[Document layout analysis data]
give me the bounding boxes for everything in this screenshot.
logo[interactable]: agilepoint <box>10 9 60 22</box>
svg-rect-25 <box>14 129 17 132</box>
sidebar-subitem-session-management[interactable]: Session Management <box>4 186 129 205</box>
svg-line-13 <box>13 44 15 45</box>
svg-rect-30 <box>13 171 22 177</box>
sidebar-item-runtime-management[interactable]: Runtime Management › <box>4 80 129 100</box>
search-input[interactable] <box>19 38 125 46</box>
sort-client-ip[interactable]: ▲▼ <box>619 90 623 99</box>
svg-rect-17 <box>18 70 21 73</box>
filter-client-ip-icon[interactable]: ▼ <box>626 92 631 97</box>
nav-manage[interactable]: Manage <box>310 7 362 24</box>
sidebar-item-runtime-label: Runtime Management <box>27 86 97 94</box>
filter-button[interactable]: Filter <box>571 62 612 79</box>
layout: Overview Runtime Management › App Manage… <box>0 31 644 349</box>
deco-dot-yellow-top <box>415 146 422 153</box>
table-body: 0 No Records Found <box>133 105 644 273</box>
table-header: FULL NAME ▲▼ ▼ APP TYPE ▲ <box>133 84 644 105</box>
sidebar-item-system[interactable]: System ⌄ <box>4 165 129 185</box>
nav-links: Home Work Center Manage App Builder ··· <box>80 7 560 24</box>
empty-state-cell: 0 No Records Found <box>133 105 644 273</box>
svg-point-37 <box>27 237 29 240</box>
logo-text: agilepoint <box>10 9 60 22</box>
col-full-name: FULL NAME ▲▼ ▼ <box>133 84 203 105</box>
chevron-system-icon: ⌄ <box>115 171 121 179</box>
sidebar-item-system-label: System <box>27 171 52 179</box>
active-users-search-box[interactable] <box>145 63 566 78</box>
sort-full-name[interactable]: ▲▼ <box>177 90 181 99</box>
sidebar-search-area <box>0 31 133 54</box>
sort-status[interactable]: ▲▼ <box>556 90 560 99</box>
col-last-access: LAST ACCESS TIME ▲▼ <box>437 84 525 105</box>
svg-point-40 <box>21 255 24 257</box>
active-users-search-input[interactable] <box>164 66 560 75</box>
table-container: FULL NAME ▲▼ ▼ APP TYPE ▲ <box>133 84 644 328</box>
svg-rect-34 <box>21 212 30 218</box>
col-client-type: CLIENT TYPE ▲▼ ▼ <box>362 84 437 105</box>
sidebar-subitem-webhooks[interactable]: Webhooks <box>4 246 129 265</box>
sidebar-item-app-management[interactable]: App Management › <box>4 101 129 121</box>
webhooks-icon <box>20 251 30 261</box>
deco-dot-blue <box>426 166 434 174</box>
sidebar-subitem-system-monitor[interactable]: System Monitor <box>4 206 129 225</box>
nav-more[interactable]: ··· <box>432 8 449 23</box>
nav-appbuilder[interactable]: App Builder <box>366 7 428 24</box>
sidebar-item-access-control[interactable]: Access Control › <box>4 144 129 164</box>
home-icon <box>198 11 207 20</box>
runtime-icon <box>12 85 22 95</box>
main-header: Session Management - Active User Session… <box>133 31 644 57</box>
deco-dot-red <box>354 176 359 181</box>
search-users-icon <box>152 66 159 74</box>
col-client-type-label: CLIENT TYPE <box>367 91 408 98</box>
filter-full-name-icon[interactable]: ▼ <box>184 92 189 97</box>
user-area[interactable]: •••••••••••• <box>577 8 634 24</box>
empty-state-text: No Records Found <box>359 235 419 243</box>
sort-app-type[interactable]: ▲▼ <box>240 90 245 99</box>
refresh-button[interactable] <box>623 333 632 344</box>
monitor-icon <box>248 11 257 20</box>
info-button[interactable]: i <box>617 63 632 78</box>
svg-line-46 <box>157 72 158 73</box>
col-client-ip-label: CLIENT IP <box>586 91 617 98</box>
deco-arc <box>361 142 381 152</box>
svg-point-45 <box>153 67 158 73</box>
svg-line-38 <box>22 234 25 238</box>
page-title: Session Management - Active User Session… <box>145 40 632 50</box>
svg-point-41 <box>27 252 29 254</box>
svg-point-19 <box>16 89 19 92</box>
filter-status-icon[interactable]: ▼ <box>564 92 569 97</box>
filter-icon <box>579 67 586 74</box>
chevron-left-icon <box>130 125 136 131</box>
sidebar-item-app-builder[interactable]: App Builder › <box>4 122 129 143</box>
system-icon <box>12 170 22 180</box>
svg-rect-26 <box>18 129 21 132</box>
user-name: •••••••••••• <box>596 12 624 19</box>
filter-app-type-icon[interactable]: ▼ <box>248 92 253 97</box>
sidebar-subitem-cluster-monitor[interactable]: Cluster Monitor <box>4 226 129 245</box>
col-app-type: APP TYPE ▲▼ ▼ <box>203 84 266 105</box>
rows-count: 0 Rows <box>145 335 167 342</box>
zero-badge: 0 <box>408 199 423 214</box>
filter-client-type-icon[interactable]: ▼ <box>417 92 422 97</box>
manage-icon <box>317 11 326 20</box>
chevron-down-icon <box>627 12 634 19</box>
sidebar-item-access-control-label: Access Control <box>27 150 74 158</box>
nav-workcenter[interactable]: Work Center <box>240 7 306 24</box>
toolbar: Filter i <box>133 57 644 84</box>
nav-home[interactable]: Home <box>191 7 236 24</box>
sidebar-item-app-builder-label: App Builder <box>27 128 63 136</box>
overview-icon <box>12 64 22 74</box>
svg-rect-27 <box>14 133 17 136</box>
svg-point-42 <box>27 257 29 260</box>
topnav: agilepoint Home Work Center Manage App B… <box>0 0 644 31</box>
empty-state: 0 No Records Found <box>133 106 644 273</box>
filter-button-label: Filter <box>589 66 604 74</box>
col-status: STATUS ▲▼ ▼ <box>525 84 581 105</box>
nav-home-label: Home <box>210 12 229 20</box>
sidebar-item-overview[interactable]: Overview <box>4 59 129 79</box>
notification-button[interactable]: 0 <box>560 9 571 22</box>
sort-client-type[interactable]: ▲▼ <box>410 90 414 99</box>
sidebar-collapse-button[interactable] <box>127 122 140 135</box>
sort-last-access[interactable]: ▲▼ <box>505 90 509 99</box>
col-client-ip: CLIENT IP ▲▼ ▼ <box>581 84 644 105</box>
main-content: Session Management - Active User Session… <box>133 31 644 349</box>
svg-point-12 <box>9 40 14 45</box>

[Work order]
Each line of the data must come back exactly as written.

[Solution to this problem]
give me the bounding boxes for everything in this screenshot.
logo[interactable]: agilepoint <box>10 9 60 22</box>
svg-rect-25 <box>14 129 17 132</box>
sidebar-subitem-session-management[interactable]: Session Management <box>4 186 129 205</box>
svg-line-13 <box>13 44 15 45</box>
svg-rect-30 <box>13 171 22 177</box>
sidebar-item-runtime-management[interactable]: Runtime Management › <box>4 80 129 100</box>
search-input[interactable] <box>19 38 125 46</box>
sort-client-ip[interactable]: ▲▼ <box>619 90 623 99</box>
svg-rect-17 <box>18 70 21 73</box>
filter-client-ip-icon[interactable]: ▼ <box>626 92 631 97</box>
nav-manage[interactable]: Manage <box>310 7 362 24</box>
sidebar-item-runtime-label: Runtime Management <box>27 86 97 94</box>
filter-button[interactable]: Filter <box>571 62 612 79</box>
layout: Overview Runtime Management › App Manage… <box>0 31 644 349</box>
deco-dot-yellow-top <box>415 146 422 153</box>
table-body: 0 No Records Found <box>133 105 644 273</box>
table-header: FULL NAME ▲▼ ▼ APP TYPE ▲ <box>133 84 644 105</box>
sidebar-item-system[interactable]: System ⌄ <box>4 165 129 185</box>
nav-links: Home Work Center Manage App Builder ··· <box>80 7 560 24</box>
empty-state-cell: 0 No Records Found <box>133 105 644 273</box>
svg-point-37 <box>27 237 29 240</box>
logo-text: agilepoint <box>10 9 60 22</box>
col-full-name: FULL NAME ▲▼ ▼ <box>133 84 203 105</box>
chevron-system-icon: ⌄ <box>115 171 121 179</box>
sidebar-item-system-label: System <box>27 171 52 179</box>
active-users-search-box[interactable] <box>145 63 566 78</box>
sort-full-name[interactable]: ▲▼ <box>177 90 181 99</box>
sidebar-search-area <box>0 31 133 54</box>
sort-status[interactable]: ▲▼ <box>556 90 560 99</box>
col-last-access: LAST ACCESS TIME ▲▼ <box>437 84 525 105</box>
svg-point-40 <box>21 255 24 257</box>
active-users-search-input[interactable] <box>164 66 560 75</box>
table-container: FULL NAME ▲▼ ▼ APP TYPE ▲ <box>133 84 644 328</box>
svg-rect-34 <box>21 212 30 218</box>
col-client-type: CLIENT TYPE ▲▼ ▼ <box>362 84 437 105</box>
sidebar-subitem-webhooks[interactable]: Webhooks <box>4 246 129 265</box>
sidebar-item-app-management[interactable]: App Management › <box>4 101 129 121</box>
webhooks-icon <box>20 251 30 261</box>
deco-dot-blue <box>426 166 434 174</box>
sidebar-subitem-system-monitor[interactable]: System Monitor <box>4 206 129 225</box>
nav-more[interactable]: ··· <box>432 8 449 23</box>
nav-appbuilder[interactable]: App Builder <box>366 7 428 24</box>
sidebar-item-access-control[interactable]: Access Control › <box>4 144 129 164</box>
home-icon <box>198 11 207 20</box>
runtime-icon <box>12 85 22 95</box>
main-header: Session Management - Active User Session… <box>133 31 644 57</box>
deco-dot-red <box>354 176 359 181</box>
search-users-icon <box>152 66 159 74</box>
col-client-type-label: CLIENT TYPE <box>367 91 408 98</box>
filter-full-name-icon[interactable]: ▼ <box>184 92 189 97</box>
user-area[interactable]: •••••••••••• <box>577 8 634 24</box>
empty-state-text: No Records Found <box>359 235 419 243</box>
sort-app-type[interactable]: ▲▼ <box>240 90 245 99</box>
refresh-button[interactable] <box>623 333 632 344</box>
monitor-icon <box>248 11 257 20</box>
info-button[interactable]: i <box>617 63 632 78</box>
svg-line-46 <box>157 72 158 73</box>
col-client-ip-label: CLIENT IP <box>586 91 617 98</box>
deco-arc <box>361 142 381 152</box>
svg-point-45 <box>153 67 158 73</box>
svg-line-38 <box>22 234 25 238</box>
page-title: Session Management - Active User Session… <box>145 40 632 50</box>
svg-point-41 <box>27 252 29 254</box>
svg-point-19 <box>16 89 19 92</box>
filter-status-icon[interactable]: ▼ <box>564 92 569 97</box>
filter-icon <box>579 67 586 74</box>
chevron-left-icon <box>130 125 136 131</box>
sidebar-item-app-builder[interactable]: App Builder › <box>4 122 129 143</box>
system-icon <box>12 170 22 180</box>
svg-rect-26 <box>18 129 21 132</box>
user-name: •••••••••••• <box>596 12 624 19</box>
filter-app-type-icon[interactable]: ▼ <box>248 92 253 97</box>
sidebar-subitem-cluster-monitor[interactable]: Cluster Monitor <box>4 226 129 245</box>
col-app-type: APP TYPE ▲▼ ▼ <box>203 84 266 105</box>
rows-count: 0 Rows <box>145 335 167 342</box>
zero-badge: 0 <box>408 199 423 214</box>
filter-client-type-icon[interactable]: ▼ <box>417 92 422 97</box>
manage-icon <box>317 11 326 20</box>
chevron-down-icon <box>627 12 634 19</box>
sidebar-item-access-control-label: Access Control <box>27 150 74 158</box>
nav-workcenter[interactable]: Work Center <box>240 7 306 24</box>
toolbar: Filter i <box>133 57 644 84</box>
nav-home[interactable]: Home <box>191 7 236 24</box>
sidebar-item-app-builder-label: App Builder <box>27 128 63 136</box>
overview-icon <box>12 64 22 74</box>
svg-rect-27 <box>14 133 17 136</box>
svg-point-42 <box>27 257 29 260</box>
topnav: agilepoint Home Work Center Manage App B… <box>0 0 644 31</box>
empty-state: 0 No Records Found <box>133 106 644 273</box>
filter-button-label: Filter <box>589 66 604 74</box>
col-status: STATUS ▲▼ ▼ <box>525 84 581 105</box>
nav-home-label: Home <box>210 12 229 20</box>
sidebar-item-overview[interactable]: Overview <box>4 59 129 79</box>
notification-button[interactable]: 0 <box>560 9 571 22</box>
sort-client-type[interactable]: ▲▼ <box>410 90 414 99</box>
sidebar-collapse-button[interactable] <box>127 122 140 135</box>
sort-last-access[interactable]: ▲▼ <box>505 90 509 99</box>
col-client-ip: CLIENT IP ▲▼ ▼ <box>581 84 644 105</box>
main-content: Session Management - Active User Session… <box>133 31 644 349</box>
svg-point-12 <box>9 40 14 45</box>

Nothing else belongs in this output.